Studies have shown that every year more than one trillion U.S. dollars go missing from the global economy through bribes, dishonest deals and tax evasion, the WCC said in statement Tuesday.
"The WCC's concern and response to the issue of corruption is founded on God's preferential option for people in poverty," said Rev. Olav Fykse Tveit, the WCC general secretary.
"Corruption is rooted in and propagated by our prevailing economic structures, cultures and value systems" which he said are driven by "greed, relentless pursuit of power, profit and material gain by corporations, political bodies, administrators and individual actors. "
The WCC is focussing on October 14 to 20, the global call to action EXPOSED 2013 will engage people around the world in raising their voices against corruption which has much greater media attention since the global financial meltdown of 2008.
Separate from the WCC campaign, Sudanese-born philanthropist Mo Ibrahim said Africa has a serious deficit in leadership and he noted that South Africa needs to step up and play a better role in the continent.
Ibrahim was delivering the annual Nelson Mandela Lecture in Pretoria on Saturday and he like many other African leaders believe that corruption stemming from within and outside Africa stifles development in one of the world's biggest, but poorest continents.
"Leadership is not about bossing people around...it is not about securing a seat in the UN Security Council on behalf of Africa, or chairing the African Union," he said.
"Leadership is true engagement with Africa. You [South Africa] have a role to play."
Problems such as climate change, transparency, tax evasion and illicit transfers of funds needed the serious voice of leadership.
Ibrahim is a communications entrepreneur and billionaire and he Ibrahim set up the Mo Ibrahim Foundation to encourage better governance in Africa, as well as creating the Mo Ibrahim Index, to evaluate nations' performances.
For his part, Tveit said that confronting systemic corruption is "a matter of upholding God's justice."
MICAH CHALLENGE
The initiative is organized by a coalition of Christian organizations known as the Micah Challenge International.
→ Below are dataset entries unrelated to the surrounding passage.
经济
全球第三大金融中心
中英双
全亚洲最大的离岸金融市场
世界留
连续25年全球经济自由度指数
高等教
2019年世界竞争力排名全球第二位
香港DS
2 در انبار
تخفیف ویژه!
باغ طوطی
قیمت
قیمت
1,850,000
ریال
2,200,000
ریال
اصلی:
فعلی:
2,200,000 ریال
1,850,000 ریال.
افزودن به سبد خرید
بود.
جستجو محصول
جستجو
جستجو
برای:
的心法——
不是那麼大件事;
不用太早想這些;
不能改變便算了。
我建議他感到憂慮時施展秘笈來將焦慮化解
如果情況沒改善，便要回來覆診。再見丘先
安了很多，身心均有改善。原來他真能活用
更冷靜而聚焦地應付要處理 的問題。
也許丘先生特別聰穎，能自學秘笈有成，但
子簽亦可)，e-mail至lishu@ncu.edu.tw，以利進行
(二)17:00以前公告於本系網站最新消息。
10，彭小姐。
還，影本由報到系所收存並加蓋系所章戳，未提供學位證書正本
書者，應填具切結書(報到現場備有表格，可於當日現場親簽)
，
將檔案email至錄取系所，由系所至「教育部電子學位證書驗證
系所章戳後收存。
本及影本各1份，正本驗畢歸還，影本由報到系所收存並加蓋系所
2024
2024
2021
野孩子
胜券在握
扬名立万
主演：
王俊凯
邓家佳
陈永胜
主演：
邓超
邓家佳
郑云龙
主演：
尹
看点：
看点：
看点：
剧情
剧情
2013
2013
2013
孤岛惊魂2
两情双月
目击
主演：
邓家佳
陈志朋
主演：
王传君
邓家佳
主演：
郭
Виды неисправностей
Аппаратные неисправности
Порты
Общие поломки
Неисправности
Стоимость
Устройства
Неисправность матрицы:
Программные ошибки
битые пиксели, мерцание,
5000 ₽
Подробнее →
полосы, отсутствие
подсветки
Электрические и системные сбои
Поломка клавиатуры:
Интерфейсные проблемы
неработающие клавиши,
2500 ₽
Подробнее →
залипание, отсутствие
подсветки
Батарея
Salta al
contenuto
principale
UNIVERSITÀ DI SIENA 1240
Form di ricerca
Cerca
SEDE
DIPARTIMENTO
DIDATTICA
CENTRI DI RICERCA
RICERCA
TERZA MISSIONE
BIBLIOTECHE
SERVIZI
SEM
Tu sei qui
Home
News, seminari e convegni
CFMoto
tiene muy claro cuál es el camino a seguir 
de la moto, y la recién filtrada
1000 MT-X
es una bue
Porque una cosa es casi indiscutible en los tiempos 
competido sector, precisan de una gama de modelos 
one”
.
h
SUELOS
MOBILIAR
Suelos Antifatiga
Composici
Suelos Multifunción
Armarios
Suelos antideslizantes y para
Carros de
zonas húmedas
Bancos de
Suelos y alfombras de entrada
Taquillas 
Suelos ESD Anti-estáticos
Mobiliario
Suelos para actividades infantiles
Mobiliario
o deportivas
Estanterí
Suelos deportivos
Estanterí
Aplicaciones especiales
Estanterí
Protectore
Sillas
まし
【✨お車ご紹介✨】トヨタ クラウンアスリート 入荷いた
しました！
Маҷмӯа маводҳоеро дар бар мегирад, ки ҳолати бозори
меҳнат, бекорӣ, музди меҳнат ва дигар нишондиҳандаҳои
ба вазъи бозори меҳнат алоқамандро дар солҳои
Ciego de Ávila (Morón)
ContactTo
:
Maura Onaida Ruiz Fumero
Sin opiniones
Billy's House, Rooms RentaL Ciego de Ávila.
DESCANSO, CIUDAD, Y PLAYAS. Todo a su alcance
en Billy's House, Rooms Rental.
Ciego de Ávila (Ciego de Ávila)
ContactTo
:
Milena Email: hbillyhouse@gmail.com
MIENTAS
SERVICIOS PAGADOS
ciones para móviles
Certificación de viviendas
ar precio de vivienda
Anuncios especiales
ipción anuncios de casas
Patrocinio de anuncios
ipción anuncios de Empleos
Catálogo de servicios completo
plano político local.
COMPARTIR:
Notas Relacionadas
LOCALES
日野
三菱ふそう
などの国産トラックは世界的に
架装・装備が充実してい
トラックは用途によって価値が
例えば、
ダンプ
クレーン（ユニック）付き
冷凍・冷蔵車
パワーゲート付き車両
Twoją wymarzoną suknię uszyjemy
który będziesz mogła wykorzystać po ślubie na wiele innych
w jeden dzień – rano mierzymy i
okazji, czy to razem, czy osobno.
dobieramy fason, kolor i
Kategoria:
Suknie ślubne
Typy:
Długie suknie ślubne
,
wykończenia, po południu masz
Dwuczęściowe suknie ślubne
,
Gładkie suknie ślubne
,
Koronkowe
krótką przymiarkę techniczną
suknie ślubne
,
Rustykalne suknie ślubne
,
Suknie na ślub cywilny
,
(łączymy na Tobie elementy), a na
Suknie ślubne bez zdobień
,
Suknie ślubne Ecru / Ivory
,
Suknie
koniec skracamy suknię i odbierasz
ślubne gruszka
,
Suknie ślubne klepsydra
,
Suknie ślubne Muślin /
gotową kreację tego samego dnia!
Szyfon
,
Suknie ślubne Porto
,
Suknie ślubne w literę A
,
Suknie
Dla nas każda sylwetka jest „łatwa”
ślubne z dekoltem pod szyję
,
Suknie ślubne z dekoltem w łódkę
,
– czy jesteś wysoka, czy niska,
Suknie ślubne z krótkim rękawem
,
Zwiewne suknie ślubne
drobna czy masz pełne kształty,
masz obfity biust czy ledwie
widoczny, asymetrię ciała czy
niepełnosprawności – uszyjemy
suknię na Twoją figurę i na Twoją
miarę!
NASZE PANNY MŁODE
The campaign offers suggestions for positive and practical engagements of resisting corruption. It aims to hold 2000 vigils with the poor across the globe, while collecting one million signatures for the campaign and presenting a million more at the G20 meeting set to take place in Russia in November 2014.
The WCC general secretary called EXPOSED an "important effort" which he said correlates to the WCC's engagement with the churches in their struggles against economic injustice.
The WCC's programme on poverty, wealth and ecology deals with issues related to just trade, ecological debt, overcoming greed, decent work and efforts of seeking alternatives to globalization.
The meeting of the WCC's highest governing body, its assembly,from October 30 October to November 8 in Busan, South Korea will hold a special meeting on overcoming greed.
The WCC together with World Communion of Reformed Churches, Council for World Mission and the Lutheran World Federation will hold an international panel on New Financial and Economic Architecture from August 23 to 25 near Geneva.
The meeting will develop advocacy strategies on how to overcome greed while working towards a new economic and financial architecture.